Circulating DNA Can Indicate Melanoma Treatment Failure

MedicalResearch.com Interview with:

David Polsky, MD, PhDDermatologist and Director of the Digmented Lesion Service

Dr. Polsky

David Polsky, MD, PhD
Dermatologist and Director of the Digmented Lesion Service

Mahrukh M. Syeda, MS
Research Associate

Ronald O. Perelman Department of Dermatology
NYU Langone Health

MedicalResearch.com: What is the background for this study?

Response: Several studies of metastatic melanoma patients have demonstrated that measuring circulating tumor DNA (ctDNA) associates with their disease burden and survival.  Generally, patients with detectable pre-treatment ctDNA levels and/or detectable ctDNA at various time intervals after starting treatment have shorter survivals than patients with lower pre-treatment or on-treatment ctDNA levels.  Studies have varied in their methods to detect ctDNA, the thresholds chosen to call a sample positive or negative, and the follow up time point for measurement, if any.

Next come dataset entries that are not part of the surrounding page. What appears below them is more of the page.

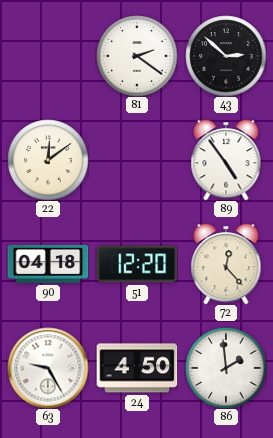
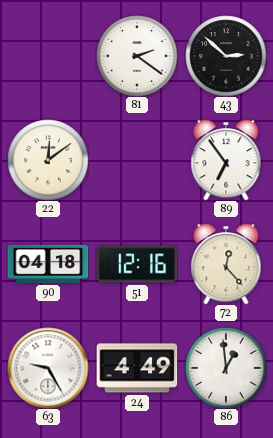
89: 4:54 -> 6:54
51: 12:20 -> 12:16
24: 4:50 -> 4:49
86: 1:59 -> 12:59
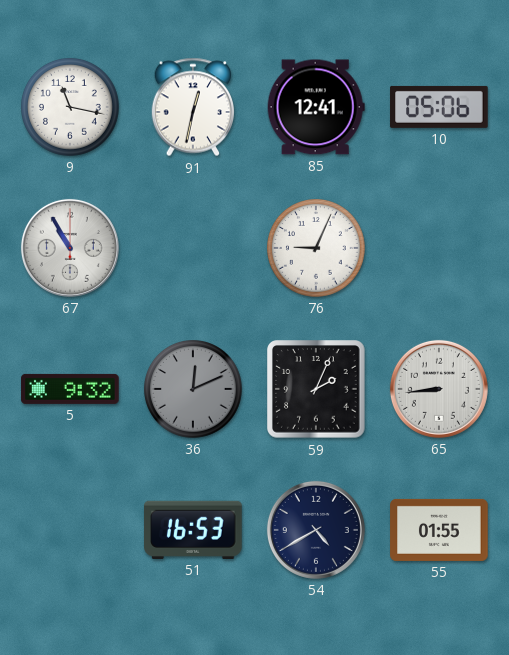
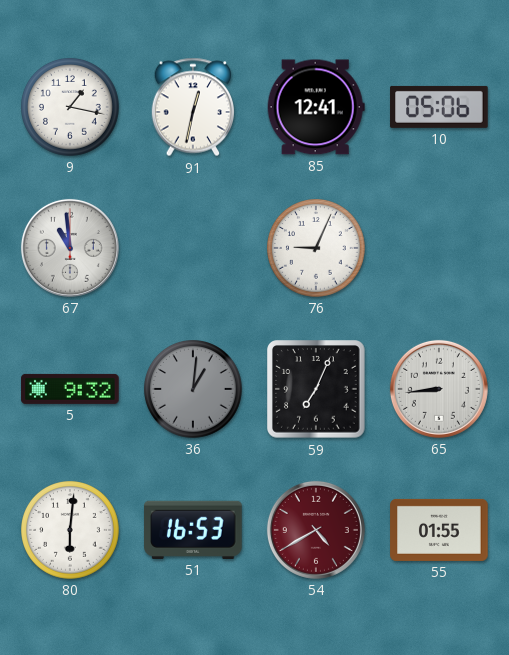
9: 11:17 -> 1:17
67: 10:55 -> 10:59
36: 12:11 -> 1:01
59: 2:04 -> 7:04
80: none -> 6:01
54 dial: navy -> burgundy
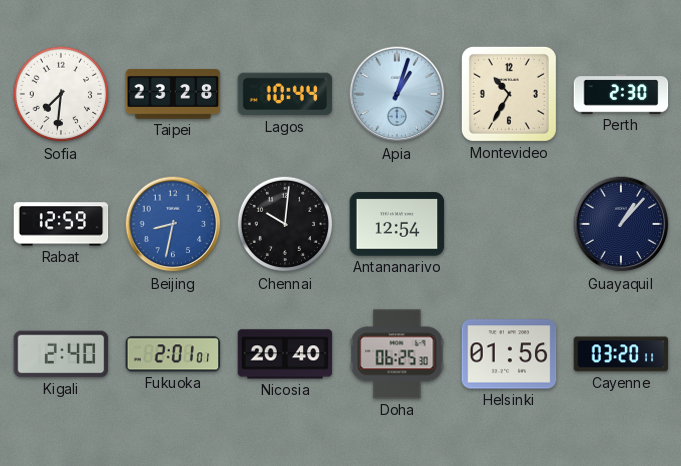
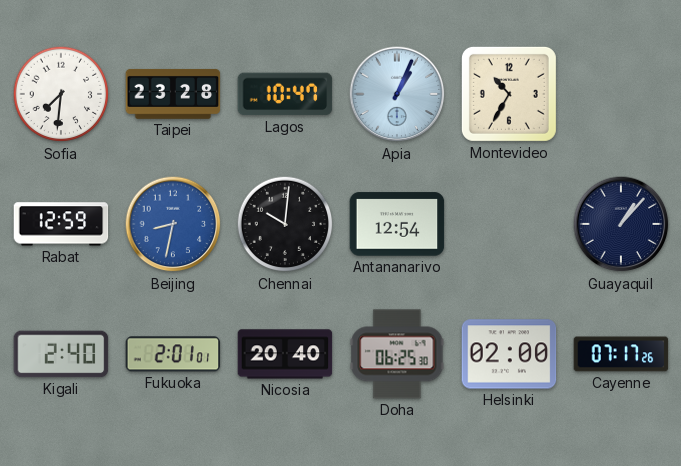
Lagos: 10:44 -> 10:47
Apia: 1:03 -> 1:04
Perth: 2:30 -> none
Helsinki: 01:56 -> 02:00
Cayenne: 03:20 -> 07:17
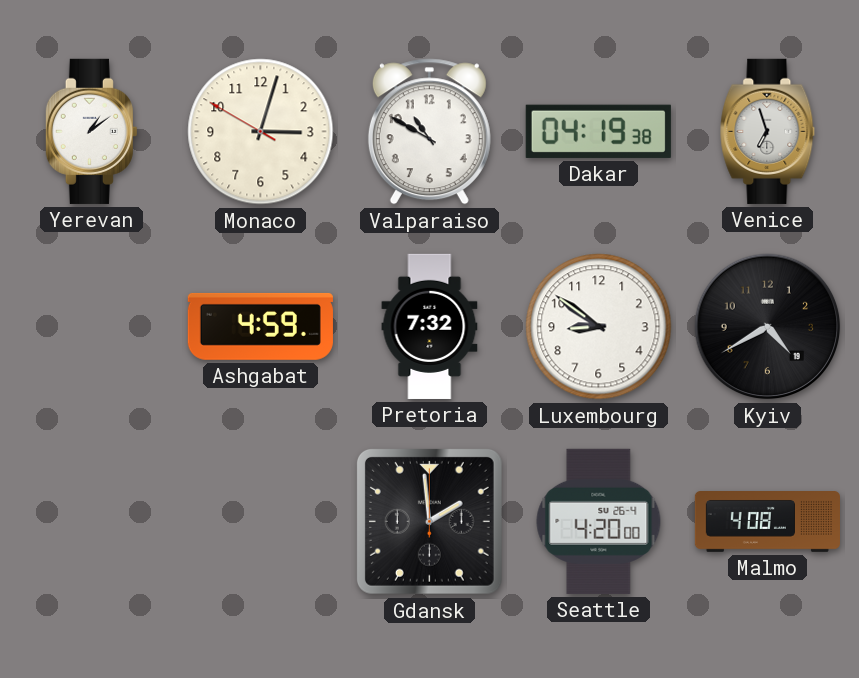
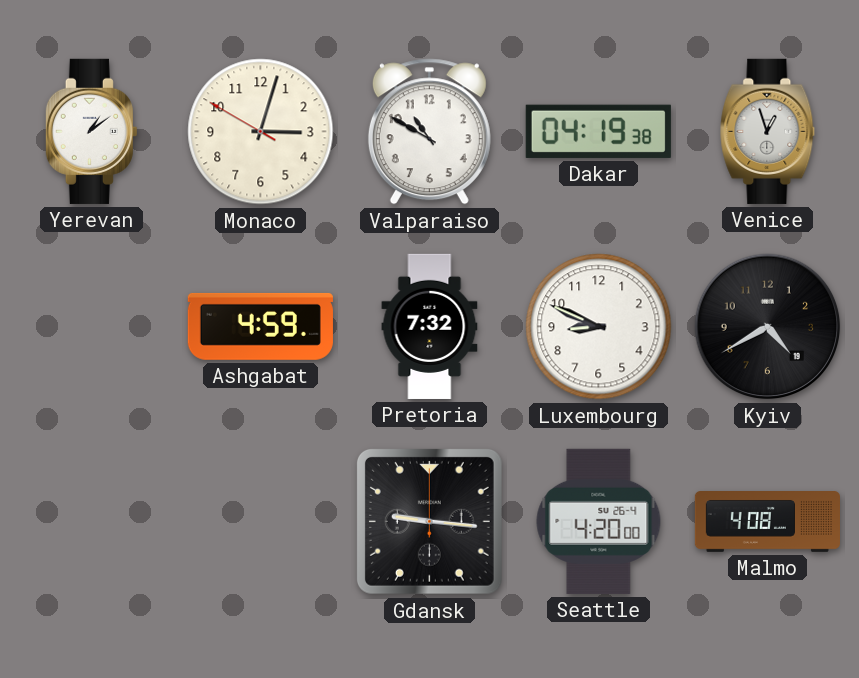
Venice: 6:57 -> 12:57
Luxembourg: 8:51 -> 8:49
Gdansk: 1:59 -> 9:16
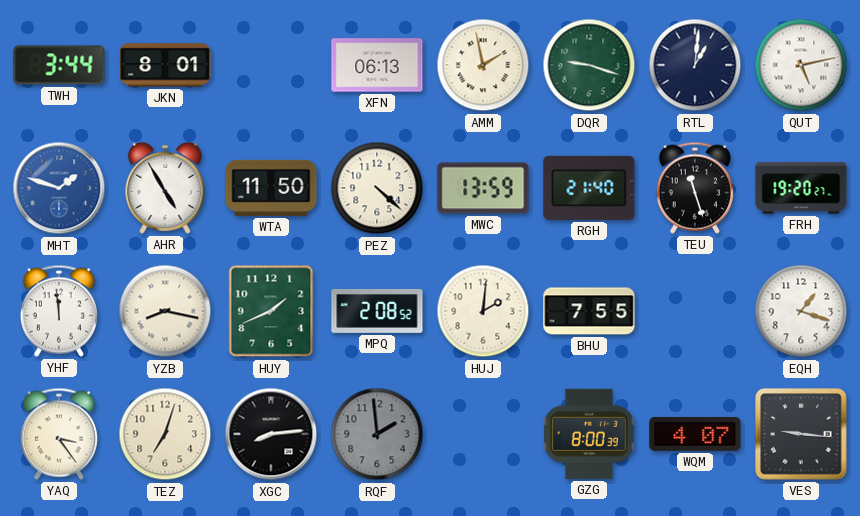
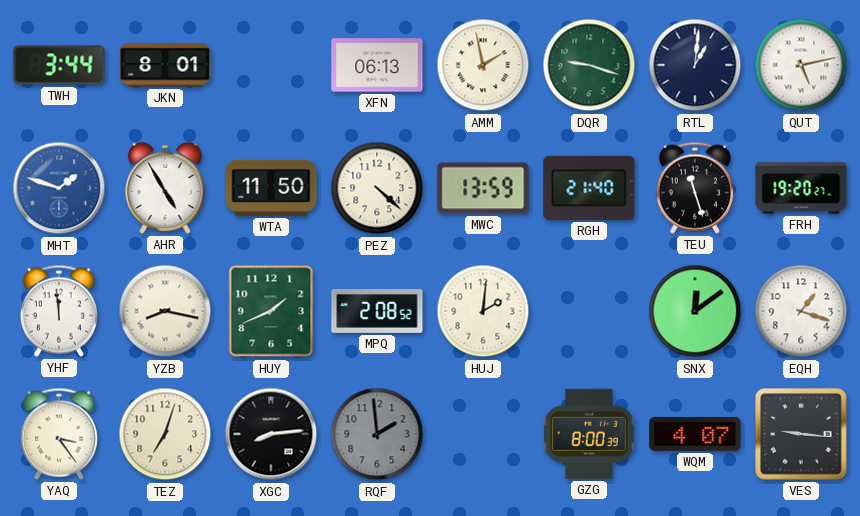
BHU: 7:55 -> none
SNX: none -> 12:09
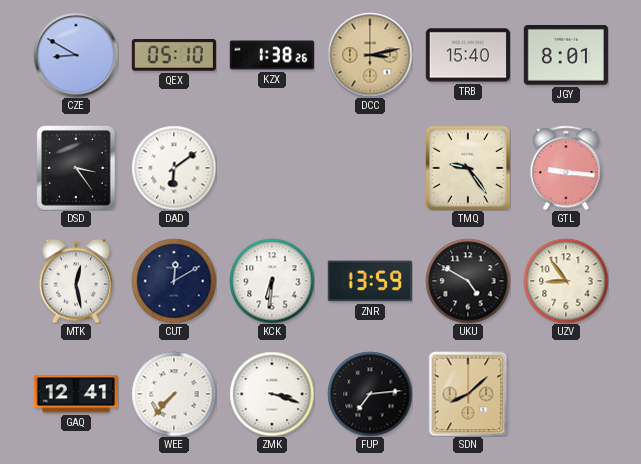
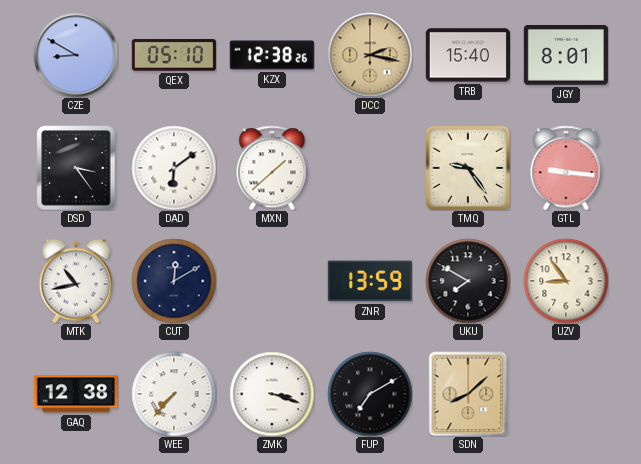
KZX: 1:38 -> 12:38
DCC: 3:13 -> 2:17
MXN: none -> 1:38
MTK: 12:28 -> 10:43
KCK: 6:31 -> none
UKU: 4:50 -> 7:50
GAQ: 12:41 -> 12:38
FUP: 7:14 -> 7:10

In this study, we examined pre-treatment and week 4 on-treatment plasma samples from patients enrolled in Combi-D, the Phase III, randomized, double-blind trial of the BRAF and MEK inhibitors Dabrafenib and Trametinib, which led to FDA approval of the combination therapy for patients with unresectable stage III/IV melanoma.

Only patients with BRAF V600E or V600K mutations identified from tumor genotyping were enrolled in the clinical trial.